Intravenous antibiotics were administered for one week. The suction
drain was removed for one week postoperatively, when the drainage was
less than 5 cc. The antibiotic was switched to oral form for another
week. After suture removal without wound complications two weeks
postoperatively, the patient was allowed elbow and wrist motion in
tolerable range. By the last follow-up at 12 months, potential
complications, such as implant subluxation had not occurred. There was
no pain around the surgical site. However, the range of motion of
forearm rotation was similar to that before surgery and did not improve
further (Figure 9).
Discussion
Throughout this study, we reconstruct 3D model using CT data of
forearm tumor of the patient and simulated virtual surgery to set a safe
margins of resection tumor. Then, we designed a method to stably
fixation the modified 3D model with the existing bone and the 3D printed
forearm implant. In addition, the final design was printed with 3D
printing using Ti6Al4V-ELI material. Then, we verified the mechanical
strength of the 3D printing implants. Finally, the patient was operated
with the confirmed actual 3D printing forearm implants. Medical
applications for 3D printing are expanding rapidly and about to
revolutionize health care. [12-14] An application of the custom-made
implant has many advantages in orthopedic oncology. A personalized
implant can be made for every affected bone, regardless of the bone and
tumor size. The perfect fit for the target patient results in more
functional and anatomic reconstruction, and surgery can be performed
without intraoperative fluoroscopicimaging. The duration of surgery time
for reconstruction has been reduced in a gargantuan scale via
personalized implant, and manufacturing period can also be reduced
significantly.
In our patient, surgery was performed 2 weeks after the histologic
diagnosis. Moreover, a 3D-printed custom-made implant is less costly
than a traditional custom-made implant. Although 3D printer
Patient-customized implants have many advantages, they have not yet been
clinically proven for many years. As a result, there is insufficient
verified performance as in the case of conventional commercial implants.

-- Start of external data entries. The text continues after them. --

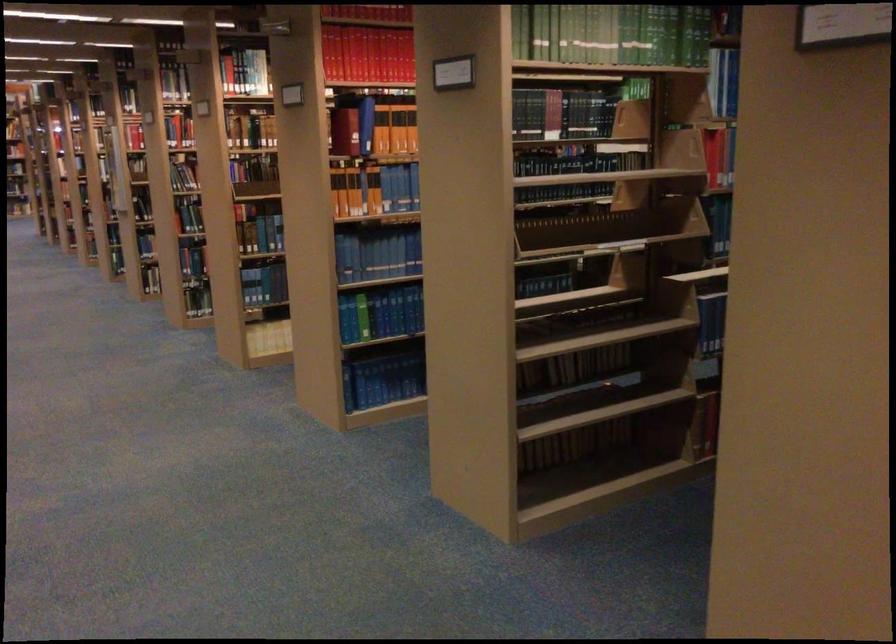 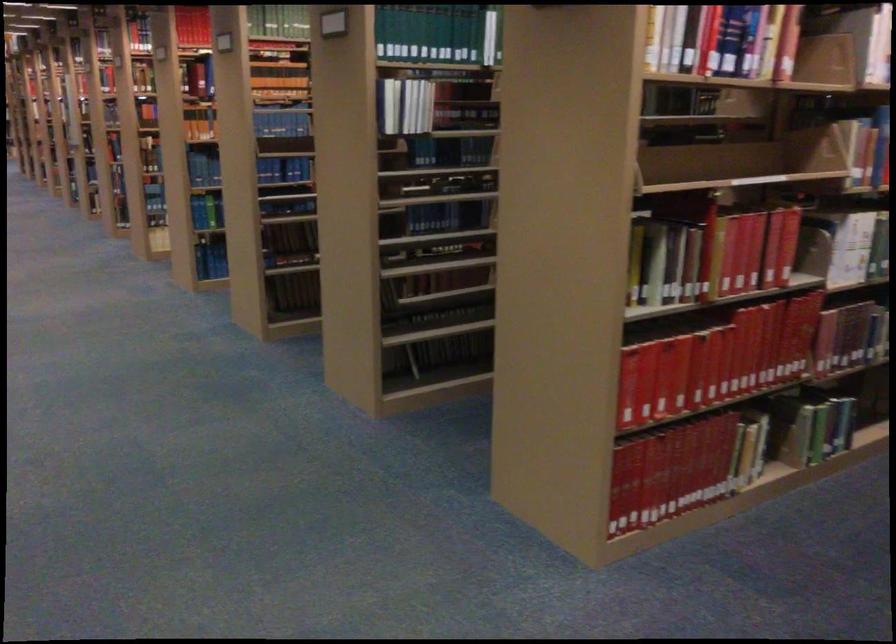 Find the pixel in the second image that matches (375,297) in the first image.

(211, 212) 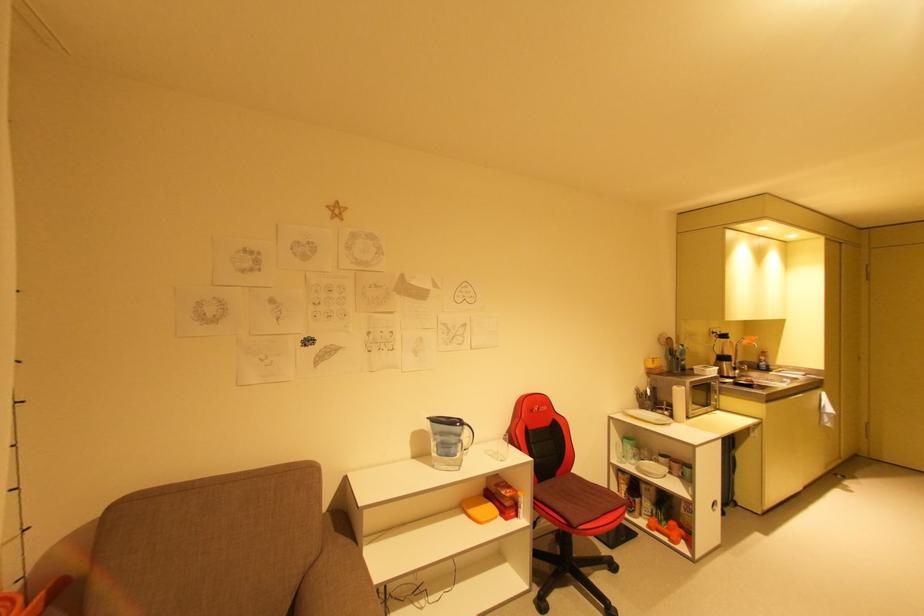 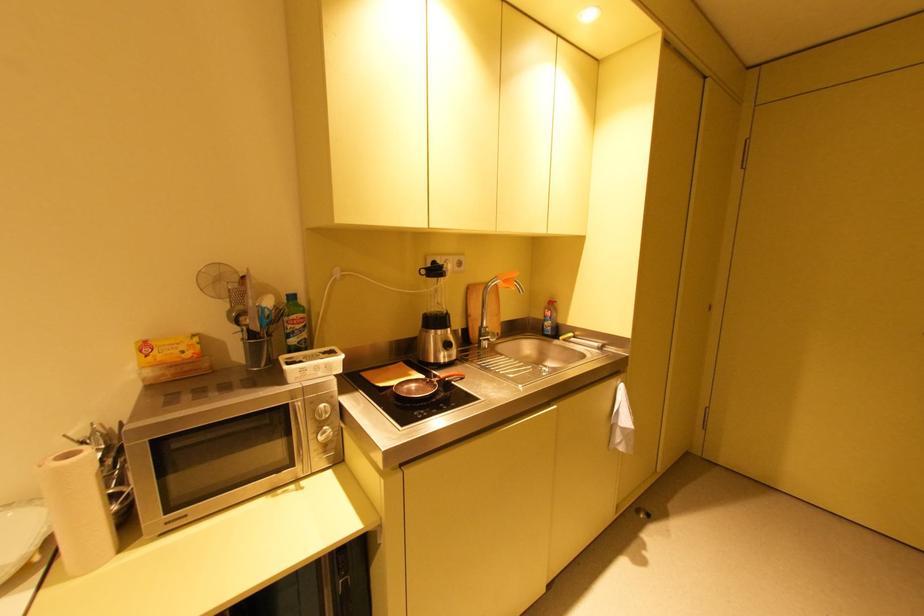 Locate, in the second image, the point that corresponds to (x=733, y=334) in the first image.

(444, 267) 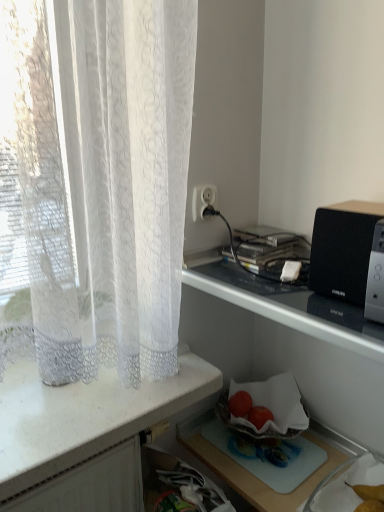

However, in this study, we tried to compare the 3-point strength with
the bone experimental data at least for shafts. One can find that this
case report has some limitations. First, follow-up period was relatively
shorter than usual. However, short term of follow-up was inevitable
because limb salvage with 3D printed custom- made implant was a novel
reconstruction option and the experience of this type of surgery needed
to be announced and shared, since the authors thought that this case
report of 3D-printed forearm implant surgery would use the longest
follow- up.
Second, the hypothesis that long-term stability was achieved with
soft tissue scarring on the mesh style implant surface could not be
proved histologically in this report. Despite of absence of histologic
analysis for peri-implant scarring due to ethical consideration, the
special pain of the implanted the forearm can be moved was thought a
collateral evidence for the hypothesis. In conclusion, 3D printing
technology makes it possible to generate a patient-specific,
biomechanically acceptable implant that can be fitted precisely to
patient after tumor resection in orthopedic oncology.